Aside from all the horror stories of sharks swimming around in the theatrical waters prowling for young pink shrimpies with their squirmy little tails, Morgan knew he had a wonderful and unique life. Even as a kid not yet in his teens, he knew he loved being onstage more than anything in the world and he was certainly more comfortable there than anywhere else in the real non-show business world.

 Real life often alarmed Morgan a bit. People seemed so insincere to him when he was not working and home in Elmgrove or thrust into a situation where those around him were not the comfortable actors and artists and musicians and freaks he loved and understood so much more completely. But even considering his often commended early maturity and his uncommon exposure to all things adult, the scariest of anything he knew wasn’t jumping off a high dive or getting decent grades.

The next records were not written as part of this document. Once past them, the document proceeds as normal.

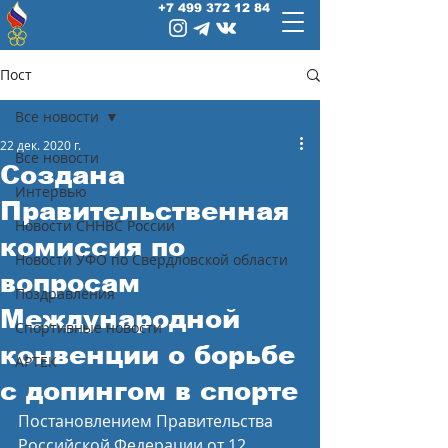
+7 499 372 12 84
Пост
Все новости
22 дек. 2020 г.
Все новости
Создана
Интервью
Правительственная
Новости СННВС России
комиссия по
Новости УФО по Свердловской области
вопросам
Поздравления
Международной
Спортивные новости
конвенции о борьбе
АРТЕК
с допингом в спорте
Постановлением Правительства 
Российской Федерации от 12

 Even as a little kid in Manhattan, Morgan could get to the studio and auditions and school by himself, eat by himself, get home by himself from just about anywhere on the island. He never in his life had the time—or interest—to learn how to ride a bike or play football, but he could hail a cab with killer instinct, just like the most seasoned New York veteran. Still for all the many things he could do, including putting an audience right smackdab in the palm of his hand, that one nagging little thing continued to taunt his sense of bravado.

 The thing he dreaded most was walking down the street in Manhattan by himself at the height of rush hour. Morgan never minded taking a cab or transferring on the subway, but walking alone during the day in midtown frightened the crap out of him. The problem was that he was so much smaller than most everyone else commuting around alone, and without a grown-up to hold his hand or guard him through the often dense pedestrian traffic, he could often be jostled and bumped and sent careening into street corner pretzel carts.

 But standing on a corner in anticipation of the DON’T WALK sign changing to WALK was the worst thing of all. He would be on the curb facing a sea of humanity impatient for all the streaks of yellow cabs to pass and the signal to change. As Morgan stood waiting for WALK, his stomach would begin to churn. It was like that annual running of the bulls in that village in Spain or wherever, only he was heading toward the beasts rather than running away from them. The light would change and the sea of humanity on the opposite curb would start right for him, as he did in return. When the two crashing forces of ordinary people headed in opposite directions met in the middle, he could feel them all tense up, lifting their briefcases and umbrellas high in the air for safety, poised and ready as they came in for the kill. Morgan was more times than not all but trampled beneath the rushing crowds and many, many times, he would find himself right back on the same side of the street where he’d started.

 Eons later, long after the death of both his mother and his first great love, Morgan would return to Manhattan from his west coast home for the first time in many years to start rehearsals for a play. He was anything but a wimpy kid at this point in his life; he was now quite an imposing adult. He smiled broadly as he faced his first midtown street corner at Fifty-seventh and Madison and its opposing troops of pedestrian wannabes.

 This time out, he knew he would get to the other side.